His CeroWrt project [3] showed that advanced algorithms like CODEL, FQ-CoDel, and Cake were effective not only at low bandwidths but scaled to 10s of GB/s and could be implemented on inexpensive hardware and also helped make OpenWrt ready for IPv6 Launch Day.

His successor Make-Wifi-Fast project solved [4] the WiFi performance anomaly by extending FQ-Codel algorithm to work on multiple WiFi chips in Linux[5].

In order to complete the make-wifi-fast project, by co-authoring an FCC filing [6] and co-ordinating a worldwide protest with Vint Cerf and many other early Internet pioneers, Taht successfully fought proposed FCC rules [7] to prohibit the installation of 3rd party firmware on home routers.[8][9]

With a long running goal of one day building an internet with sufficiently low latency and jitter that "you could plug your piano into the wall and play with a drummer across town" [10], and a persistent and dedicated explainer of how the internet (and wifi) really work, with lectures at MIT [11], Stanford "Introduction to CoDel"., and other internet institutions such as APNIC. [12]

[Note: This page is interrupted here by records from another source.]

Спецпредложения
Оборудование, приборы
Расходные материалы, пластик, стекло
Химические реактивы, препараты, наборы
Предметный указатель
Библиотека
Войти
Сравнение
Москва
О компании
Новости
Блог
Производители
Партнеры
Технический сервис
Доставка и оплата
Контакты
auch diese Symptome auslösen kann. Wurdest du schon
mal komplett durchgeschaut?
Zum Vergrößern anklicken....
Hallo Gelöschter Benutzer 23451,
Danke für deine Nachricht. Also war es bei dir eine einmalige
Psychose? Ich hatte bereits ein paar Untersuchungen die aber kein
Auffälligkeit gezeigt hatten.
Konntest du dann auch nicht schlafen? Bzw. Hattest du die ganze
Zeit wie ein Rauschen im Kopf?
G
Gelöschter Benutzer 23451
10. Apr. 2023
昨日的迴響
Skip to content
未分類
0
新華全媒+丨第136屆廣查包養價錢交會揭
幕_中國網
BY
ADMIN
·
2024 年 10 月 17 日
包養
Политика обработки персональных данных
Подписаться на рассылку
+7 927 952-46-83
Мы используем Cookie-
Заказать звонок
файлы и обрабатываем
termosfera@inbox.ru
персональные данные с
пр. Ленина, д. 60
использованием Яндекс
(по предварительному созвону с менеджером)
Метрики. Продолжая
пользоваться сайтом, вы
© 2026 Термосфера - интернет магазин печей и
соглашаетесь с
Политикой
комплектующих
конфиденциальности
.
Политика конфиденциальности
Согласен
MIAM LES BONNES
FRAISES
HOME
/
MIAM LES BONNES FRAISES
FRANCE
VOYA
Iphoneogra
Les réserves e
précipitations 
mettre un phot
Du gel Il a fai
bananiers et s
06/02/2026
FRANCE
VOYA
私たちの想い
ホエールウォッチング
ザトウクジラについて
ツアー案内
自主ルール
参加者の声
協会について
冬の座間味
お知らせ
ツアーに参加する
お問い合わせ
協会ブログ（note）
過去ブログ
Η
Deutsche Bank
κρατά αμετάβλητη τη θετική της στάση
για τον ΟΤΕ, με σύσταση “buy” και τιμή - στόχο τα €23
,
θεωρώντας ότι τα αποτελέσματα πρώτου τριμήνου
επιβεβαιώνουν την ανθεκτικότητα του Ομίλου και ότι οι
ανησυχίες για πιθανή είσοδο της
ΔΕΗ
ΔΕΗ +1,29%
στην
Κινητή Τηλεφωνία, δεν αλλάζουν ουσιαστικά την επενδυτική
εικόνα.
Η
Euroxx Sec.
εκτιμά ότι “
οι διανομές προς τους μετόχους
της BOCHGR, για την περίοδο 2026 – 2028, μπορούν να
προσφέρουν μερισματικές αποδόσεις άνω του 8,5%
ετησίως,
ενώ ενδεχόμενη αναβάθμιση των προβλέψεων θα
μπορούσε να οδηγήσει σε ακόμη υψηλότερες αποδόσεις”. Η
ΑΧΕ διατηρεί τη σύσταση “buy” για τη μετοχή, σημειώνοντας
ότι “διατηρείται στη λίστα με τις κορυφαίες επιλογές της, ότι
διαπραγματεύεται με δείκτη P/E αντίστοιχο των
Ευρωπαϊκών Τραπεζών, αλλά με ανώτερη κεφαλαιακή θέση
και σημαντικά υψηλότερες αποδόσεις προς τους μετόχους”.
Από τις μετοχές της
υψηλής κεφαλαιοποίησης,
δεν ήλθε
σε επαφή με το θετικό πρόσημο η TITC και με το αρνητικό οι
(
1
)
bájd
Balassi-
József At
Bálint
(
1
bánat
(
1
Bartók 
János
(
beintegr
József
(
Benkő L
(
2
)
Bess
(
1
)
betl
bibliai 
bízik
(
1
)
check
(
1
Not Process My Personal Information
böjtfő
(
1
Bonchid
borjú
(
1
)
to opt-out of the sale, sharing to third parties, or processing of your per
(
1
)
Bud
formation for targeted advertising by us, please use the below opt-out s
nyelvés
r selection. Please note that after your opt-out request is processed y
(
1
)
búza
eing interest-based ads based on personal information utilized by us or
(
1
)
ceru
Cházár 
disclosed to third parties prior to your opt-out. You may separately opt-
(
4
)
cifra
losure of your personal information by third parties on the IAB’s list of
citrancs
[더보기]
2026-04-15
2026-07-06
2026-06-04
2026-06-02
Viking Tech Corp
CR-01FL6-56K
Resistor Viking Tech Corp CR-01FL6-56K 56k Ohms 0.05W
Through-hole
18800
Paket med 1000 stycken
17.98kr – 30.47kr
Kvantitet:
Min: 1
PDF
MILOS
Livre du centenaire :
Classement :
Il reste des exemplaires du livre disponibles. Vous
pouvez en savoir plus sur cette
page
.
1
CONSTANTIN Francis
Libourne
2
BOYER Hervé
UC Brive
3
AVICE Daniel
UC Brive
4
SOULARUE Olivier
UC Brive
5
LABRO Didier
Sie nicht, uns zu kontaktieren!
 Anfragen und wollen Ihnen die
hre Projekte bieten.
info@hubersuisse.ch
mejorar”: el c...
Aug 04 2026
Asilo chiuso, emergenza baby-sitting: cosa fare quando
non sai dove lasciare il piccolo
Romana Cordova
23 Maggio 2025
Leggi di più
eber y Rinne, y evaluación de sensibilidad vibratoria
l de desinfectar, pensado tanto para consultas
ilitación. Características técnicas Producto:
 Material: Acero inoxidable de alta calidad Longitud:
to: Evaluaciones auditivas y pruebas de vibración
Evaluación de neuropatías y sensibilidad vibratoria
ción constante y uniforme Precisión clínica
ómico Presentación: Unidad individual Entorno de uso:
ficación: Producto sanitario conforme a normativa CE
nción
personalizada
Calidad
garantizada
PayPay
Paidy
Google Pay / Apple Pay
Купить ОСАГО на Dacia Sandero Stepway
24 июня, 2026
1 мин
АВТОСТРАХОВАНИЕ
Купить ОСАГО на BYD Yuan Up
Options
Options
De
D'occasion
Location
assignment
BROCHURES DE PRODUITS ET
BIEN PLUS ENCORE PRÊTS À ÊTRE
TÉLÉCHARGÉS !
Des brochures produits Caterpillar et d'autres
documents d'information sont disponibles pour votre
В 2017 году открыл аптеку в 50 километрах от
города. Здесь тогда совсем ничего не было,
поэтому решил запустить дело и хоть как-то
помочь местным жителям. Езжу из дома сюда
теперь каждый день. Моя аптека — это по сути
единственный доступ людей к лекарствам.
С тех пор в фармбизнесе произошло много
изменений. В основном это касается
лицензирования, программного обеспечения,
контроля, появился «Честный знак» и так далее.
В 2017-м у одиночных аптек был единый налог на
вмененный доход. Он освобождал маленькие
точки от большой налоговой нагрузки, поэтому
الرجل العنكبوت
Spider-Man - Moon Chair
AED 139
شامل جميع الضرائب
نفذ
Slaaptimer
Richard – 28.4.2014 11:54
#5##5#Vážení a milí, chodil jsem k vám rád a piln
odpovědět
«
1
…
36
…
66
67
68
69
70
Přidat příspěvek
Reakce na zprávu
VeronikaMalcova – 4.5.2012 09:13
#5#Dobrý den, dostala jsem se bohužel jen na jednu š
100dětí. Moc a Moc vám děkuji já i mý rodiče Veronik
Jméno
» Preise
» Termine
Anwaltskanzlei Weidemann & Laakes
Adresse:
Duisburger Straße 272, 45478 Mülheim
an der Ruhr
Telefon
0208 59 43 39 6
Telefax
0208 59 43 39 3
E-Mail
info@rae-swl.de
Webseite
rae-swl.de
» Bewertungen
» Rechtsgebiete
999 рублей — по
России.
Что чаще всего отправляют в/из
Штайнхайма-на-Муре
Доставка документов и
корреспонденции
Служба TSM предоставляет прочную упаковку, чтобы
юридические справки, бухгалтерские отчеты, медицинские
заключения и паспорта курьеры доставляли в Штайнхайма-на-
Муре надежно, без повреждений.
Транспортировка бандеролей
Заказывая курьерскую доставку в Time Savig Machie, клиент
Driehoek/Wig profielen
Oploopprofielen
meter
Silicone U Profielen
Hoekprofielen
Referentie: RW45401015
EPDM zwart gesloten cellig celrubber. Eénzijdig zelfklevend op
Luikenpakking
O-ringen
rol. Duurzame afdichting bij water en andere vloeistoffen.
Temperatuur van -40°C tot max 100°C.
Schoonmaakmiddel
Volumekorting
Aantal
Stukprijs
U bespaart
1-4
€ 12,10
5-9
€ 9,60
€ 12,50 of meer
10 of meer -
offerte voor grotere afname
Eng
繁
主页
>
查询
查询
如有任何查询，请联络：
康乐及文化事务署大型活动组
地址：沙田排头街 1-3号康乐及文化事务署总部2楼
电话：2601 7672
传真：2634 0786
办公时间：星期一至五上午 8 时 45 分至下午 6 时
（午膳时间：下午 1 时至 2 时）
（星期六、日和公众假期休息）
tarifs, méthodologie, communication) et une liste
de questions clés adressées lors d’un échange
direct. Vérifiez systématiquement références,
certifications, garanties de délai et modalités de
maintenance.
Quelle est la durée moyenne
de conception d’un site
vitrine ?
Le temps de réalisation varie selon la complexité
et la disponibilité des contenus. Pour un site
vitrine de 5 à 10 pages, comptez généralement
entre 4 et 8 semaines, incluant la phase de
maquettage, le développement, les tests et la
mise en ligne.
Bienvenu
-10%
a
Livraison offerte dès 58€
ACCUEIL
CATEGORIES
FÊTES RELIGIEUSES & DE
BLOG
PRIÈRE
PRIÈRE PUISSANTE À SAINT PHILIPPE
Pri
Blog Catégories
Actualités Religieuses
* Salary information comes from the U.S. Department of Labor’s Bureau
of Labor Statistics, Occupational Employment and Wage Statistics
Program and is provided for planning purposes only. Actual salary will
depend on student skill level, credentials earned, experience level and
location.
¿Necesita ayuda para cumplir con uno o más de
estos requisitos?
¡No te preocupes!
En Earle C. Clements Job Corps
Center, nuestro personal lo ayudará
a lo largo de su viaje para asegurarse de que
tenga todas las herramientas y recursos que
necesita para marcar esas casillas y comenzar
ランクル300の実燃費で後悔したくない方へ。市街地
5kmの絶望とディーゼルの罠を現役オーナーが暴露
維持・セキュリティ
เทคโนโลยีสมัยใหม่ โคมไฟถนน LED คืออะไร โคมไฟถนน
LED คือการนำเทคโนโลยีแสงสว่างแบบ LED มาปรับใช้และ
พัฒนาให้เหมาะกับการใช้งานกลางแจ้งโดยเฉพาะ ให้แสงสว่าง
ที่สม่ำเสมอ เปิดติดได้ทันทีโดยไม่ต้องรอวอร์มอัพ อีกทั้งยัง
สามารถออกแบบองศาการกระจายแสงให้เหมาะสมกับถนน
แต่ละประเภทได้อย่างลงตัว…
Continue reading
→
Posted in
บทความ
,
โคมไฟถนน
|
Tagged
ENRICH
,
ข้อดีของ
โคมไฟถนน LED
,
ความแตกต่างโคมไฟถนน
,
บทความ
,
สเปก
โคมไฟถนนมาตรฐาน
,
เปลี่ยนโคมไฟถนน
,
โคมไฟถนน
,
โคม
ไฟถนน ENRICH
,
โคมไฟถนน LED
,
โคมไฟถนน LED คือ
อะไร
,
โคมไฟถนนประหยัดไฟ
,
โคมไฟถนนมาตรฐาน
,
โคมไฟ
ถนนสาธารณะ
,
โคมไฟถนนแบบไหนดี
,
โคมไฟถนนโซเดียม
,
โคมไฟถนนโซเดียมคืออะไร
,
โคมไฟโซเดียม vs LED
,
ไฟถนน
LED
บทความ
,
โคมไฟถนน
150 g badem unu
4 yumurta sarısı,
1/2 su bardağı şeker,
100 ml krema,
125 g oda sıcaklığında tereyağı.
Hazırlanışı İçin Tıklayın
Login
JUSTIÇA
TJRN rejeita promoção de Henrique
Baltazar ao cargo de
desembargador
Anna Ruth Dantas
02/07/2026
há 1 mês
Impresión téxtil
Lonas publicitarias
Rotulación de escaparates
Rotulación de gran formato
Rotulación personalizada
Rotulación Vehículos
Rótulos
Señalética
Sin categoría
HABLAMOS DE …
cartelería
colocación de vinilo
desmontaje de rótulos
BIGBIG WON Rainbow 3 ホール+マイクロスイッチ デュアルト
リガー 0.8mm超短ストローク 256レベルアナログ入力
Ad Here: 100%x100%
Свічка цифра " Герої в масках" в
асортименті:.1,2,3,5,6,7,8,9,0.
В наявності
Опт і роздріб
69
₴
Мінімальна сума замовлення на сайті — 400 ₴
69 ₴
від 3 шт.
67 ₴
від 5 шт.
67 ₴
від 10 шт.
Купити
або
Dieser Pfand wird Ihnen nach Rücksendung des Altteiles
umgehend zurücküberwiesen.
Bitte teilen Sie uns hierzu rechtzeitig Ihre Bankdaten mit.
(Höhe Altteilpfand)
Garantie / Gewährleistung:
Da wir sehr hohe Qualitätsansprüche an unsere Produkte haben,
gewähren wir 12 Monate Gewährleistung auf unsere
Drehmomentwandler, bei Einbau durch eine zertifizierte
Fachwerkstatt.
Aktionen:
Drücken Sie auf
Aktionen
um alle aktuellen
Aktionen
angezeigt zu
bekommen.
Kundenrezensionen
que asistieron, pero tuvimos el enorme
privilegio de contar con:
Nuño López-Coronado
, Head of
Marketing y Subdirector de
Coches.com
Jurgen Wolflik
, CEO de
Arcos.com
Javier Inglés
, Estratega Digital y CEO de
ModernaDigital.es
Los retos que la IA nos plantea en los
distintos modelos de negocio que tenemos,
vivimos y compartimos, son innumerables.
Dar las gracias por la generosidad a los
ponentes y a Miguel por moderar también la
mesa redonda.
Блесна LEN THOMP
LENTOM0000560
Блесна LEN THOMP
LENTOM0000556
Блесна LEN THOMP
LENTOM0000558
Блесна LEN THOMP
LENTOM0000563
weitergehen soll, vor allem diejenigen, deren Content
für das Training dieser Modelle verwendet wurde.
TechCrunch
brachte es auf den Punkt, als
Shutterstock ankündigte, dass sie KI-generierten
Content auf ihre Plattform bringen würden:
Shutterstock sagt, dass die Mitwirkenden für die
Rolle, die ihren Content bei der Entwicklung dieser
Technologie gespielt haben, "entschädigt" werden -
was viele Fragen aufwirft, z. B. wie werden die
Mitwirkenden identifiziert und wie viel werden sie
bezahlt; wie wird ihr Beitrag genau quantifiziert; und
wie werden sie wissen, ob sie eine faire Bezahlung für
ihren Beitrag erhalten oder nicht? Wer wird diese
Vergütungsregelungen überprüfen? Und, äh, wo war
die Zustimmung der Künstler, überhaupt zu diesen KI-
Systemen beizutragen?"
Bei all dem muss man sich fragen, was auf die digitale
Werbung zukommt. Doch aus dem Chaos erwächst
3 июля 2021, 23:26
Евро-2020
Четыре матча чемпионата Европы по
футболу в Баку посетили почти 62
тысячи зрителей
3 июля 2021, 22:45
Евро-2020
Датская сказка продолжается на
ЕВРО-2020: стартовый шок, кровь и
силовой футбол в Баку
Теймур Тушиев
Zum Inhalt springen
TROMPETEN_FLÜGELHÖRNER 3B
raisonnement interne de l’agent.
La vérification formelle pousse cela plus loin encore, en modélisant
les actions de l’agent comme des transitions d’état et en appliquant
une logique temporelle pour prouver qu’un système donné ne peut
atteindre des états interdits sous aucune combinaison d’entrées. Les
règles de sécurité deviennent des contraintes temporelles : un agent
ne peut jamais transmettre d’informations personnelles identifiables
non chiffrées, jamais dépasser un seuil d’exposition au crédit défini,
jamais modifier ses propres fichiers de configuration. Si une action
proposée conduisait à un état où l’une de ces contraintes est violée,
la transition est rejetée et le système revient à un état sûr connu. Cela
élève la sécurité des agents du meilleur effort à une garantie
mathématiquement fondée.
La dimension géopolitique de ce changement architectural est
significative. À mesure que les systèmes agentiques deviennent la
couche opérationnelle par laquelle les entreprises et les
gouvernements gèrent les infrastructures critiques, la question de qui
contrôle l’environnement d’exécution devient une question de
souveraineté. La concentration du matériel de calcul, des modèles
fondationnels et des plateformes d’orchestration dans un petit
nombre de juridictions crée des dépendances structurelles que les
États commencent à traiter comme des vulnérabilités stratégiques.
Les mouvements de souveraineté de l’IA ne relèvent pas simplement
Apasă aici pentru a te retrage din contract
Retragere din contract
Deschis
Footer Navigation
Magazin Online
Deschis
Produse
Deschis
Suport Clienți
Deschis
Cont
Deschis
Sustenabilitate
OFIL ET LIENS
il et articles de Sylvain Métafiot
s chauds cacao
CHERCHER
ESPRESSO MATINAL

He has been intensely critical of the academic network research community, extolling open access, open source code and the value of negative and repeatable results. [13]

As one of the instigators of the IETF AQM and Packet Scheduling working group[14], he is the co-author of RFC8290 [15], and a contributor to RFC8289 [16] (CODEL), RFC7567 [17], RFC8034[18], RFC7928[19], RFC7806 [20], and RFC8033[21], and also made contributions to the DOCSIS 3.1 standard.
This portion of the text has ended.